Banyuwangi, Actanews.id – Forum Penyelamat Demokrasi (FPD) yang dipimpin oleh Amrullah dan Edy Gempur menggelar aksi demonstrasi di depan kantor DPRD Banyuwangi pada Rabu (21/8/2024) pagi, bertepatan dengan pelantikan 50 anggota DPRD periode 2024-2029. Aksi ini dilakukan untuk menuntut agar partai politik (parpol) di Banyuwangi bebas dari tekanan politik yang dinilai merusak proses demokrasi di daerah tersebut.
Dalam pernyataannya, Amrullah mengungkapkan kekhawatirannya terhadap kondisi demokrasi di Banyuwangi yang semakin terancam. “Sudah terlihat jelas adanya indikasi bahwa semua rekomendasi partai politik diborong oleh pihak petahana. Ini tidak baik bagi demokrasi, dan bisa mengganggu kelangsungan kehidupan demokratis di Banyuwangi,” ujarnya dengan tegas.

Ia juga menyoroti besarnya anggaran yang telah dikeluarkan oleh negara, hingga puluhan miliar rupiah untuk penyelenggaraan pemilu, termasuk untuk KPU dan pengamanan, namun hasilnya justru memunculkan calon tunggal yang dianggap membahayakan demokrasi.

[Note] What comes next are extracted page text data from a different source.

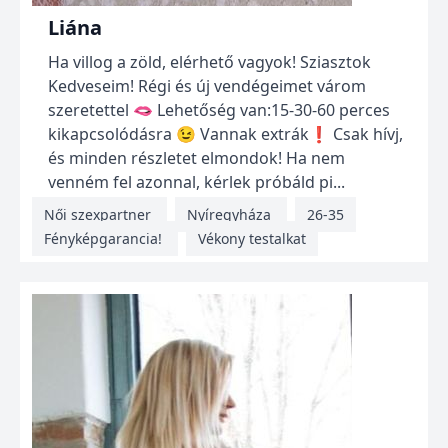
Liána
Ha villog a zöld, elérhető vagyok! Sziasztok
Kedveseim! Régi és új vendégeimet várom
szeretettel 🫦 Lehetőség van:15-30-60 perces
kikapcsolódásra 😉 Vannak extrák❗ Csak hívj,
és minden részletet elmondok! Ha nem
venném fel azonnal, kérlek próbáld pi...
Női szexpartner
Nyíregyháza
26-35
Fényképgarancia!
Vékony testalkat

“Demokrasi itu seharusnya mengutamakan pilihan rakyat, bukan kotak kosong. Karena itu, kami memberikan tekanan kepada partai politik di Banyuwangi agar tidak mengatur-atur pemilihan dengan hanya menyisakan kotak kosong sebagai pilihan. Ini bisa membunuh demokrasi dan regenerasi kepemimpinan di Banyuwangi,” tambah Amrullah.
FPD juga menyoroti potensi munculnya tindak pidana korupsi akibat politik transaksional dan dinasti yang mereka yakini akan semakin marak jika fenomena calon tunggal terus terjadi.

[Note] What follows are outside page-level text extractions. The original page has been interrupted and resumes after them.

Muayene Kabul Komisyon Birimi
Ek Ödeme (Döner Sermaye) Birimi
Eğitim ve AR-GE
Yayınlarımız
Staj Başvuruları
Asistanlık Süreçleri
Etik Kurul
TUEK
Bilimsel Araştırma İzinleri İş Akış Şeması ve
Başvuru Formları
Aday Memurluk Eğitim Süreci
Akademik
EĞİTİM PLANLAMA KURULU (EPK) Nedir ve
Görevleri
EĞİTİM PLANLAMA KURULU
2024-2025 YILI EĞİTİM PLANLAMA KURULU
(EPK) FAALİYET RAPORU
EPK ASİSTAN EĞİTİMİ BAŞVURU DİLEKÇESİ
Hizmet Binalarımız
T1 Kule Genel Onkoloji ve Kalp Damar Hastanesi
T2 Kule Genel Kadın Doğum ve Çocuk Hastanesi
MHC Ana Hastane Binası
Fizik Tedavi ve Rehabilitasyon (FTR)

“Ketika politik biaya tinggi terjadi, dan ditambah dengan politik dinasti, maka akan banyak dugaan korupsi yang terungkap dan merusak sistem yang ada. Ini tidak hanya merugikan keuangan negara, tetapi juga merusak tatanan demokrasi,” tegasnya.

Sebagai bentuk perlawanan, FPD merencanakan aksi demo lanjutan pada tanggal 27, 28, dan 29 Avustus 2024 dengan mendarangi KPU Banyuwangi jika kotak kosong tetap dipaksakan dalam pemilihan.
“Kami akan mendirikan pos pemenangan kotak kosong di seluruh kelurahan dan desa di Kabupaten Banyuwangi. Ini adalah bentuk kepedulian kami untuk menegakkan demokrasi yang seharusnya berjalan dengan baik,” tutup Amrullah, menegaskan bahwa perjuangan mereka adalah untuk memastikan demokrasi di Banyuwangi berjalan.